ACTIVITY: Nothing but the lines from the one containing "evidenziato che non" through the one containing "di esame e visita.", both included, should be given again, each exactly as written below.

┌──

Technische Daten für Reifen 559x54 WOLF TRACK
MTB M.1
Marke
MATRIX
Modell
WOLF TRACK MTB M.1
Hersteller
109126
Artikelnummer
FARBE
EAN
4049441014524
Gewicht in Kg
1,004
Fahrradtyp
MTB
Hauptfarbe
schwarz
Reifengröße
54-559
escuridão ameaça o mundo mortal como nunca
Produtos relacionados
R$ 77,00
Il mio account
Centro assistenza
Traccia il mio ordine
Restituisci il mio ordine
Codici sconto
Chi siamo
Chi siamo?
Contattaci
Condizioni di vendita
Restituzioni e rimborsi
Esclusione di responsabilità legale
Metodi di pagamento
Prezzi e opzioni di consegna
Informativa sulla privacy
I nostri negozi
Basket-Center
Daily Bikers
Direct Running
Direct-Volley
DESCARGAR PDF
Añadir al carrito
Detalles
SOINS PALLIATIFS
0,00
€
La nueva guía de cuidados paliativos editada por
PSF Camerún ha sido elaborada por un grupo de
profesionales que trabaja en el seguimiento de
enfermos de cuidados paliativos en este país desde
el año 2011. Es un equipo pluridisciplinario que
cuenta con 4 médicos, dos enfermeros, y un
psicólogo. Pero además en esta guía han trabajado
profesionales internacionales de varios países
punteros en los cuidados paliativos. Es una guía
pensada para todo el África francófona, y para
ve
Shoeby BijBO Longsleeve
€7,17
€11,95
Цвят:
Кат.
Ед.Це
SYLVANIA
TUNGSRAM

└──
┌──

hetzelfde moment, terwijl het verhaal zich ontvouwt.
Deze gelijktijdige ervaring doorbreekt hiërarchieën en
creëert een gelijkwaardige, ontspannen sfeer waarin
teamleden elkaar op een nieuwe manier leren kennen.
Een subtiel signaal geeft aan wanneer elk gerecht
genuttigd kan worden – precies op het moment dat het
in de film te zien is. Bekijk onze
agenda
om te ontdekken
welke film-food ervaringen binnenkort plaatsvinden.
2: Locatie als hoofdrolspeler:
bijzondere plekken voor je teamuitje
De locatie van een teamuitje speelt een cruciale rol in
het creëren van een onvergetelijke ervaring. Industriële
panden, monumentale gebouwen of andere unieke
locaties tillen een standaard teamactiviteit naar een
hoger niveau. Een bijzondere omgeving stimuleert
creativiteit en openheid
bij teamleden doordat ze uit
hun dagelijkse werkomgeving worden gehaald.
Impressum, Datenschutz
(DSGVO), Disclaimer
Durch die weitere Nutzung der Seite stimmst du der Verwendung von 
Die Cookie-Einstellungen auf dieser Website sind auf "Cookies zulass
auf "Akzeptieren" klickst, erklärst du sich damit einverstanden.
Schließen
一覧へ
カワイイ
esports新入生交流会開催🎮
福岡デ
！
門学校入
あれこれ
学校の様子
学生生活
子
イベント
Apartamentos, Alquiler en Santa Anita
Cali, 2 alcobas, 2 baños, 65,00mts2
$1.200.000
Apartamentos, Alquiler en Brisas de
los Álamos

└──
┌──

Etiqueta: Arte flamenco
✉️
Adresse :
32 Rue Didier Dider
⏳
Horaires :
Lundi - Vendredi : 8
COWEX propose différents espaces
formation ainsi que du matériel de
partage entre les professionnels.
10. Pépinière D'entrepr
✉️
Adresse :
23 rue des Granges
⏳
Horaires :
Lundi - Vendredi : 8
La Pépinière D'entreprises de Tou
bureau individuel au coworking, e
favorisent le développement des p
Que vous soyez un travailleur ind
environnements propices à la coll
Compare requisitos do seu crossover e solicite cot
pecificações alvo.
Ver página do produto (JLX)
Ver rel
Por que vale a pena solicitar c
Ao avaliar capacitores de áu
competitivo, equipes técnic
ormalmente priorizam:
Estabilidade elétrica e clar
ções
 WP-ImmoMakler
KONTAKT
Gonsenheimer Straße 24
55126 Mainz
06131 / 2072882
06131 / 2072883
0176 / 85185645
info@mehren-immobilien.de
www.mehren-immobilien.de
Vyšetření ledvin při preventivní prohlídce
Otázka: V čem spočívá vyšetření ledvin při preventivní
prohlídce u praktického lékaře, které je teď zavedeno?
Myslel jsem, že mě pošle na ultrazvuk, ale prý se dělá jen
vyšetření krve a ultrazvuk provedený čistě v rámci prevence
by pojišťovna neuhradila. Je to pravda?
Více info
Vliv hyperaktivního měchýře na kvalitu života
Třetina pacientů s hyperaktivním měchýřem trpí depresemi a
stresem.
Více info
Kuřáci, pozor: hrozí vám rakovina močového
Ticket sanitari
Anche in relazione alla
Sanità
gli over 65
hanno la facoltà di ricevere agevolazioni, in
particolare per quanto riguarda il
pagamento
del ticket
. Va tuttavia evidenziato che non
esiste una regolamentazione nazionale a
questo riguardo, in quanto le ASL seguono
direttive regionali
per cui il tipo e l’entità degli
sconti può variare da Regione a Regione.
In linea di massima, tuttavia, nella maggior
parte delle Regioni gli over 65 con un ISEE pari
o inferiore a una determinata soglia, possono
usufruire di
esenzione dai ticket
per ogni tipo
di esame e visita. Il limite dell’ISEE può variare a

└──

EXPECTED ANSWER:
. Va tuttavia evidenziato che non
esiste una regolamentazione nazionale a
questo riguardo, in quanto le ASL seguono
direttive regionali
per cui il tipo e l’entità degli
sconti può variare da Regione a Regione.
In linea di massima, tuttavia, nella maggior
parte delle Regioni gli over 65 con un ISEE pari
o inferiore a una determinata soglia, possono
usufruire di
esenzione dai ticket
per ogni tipo
di esame e visita. Il limite dell’ISEE può variare a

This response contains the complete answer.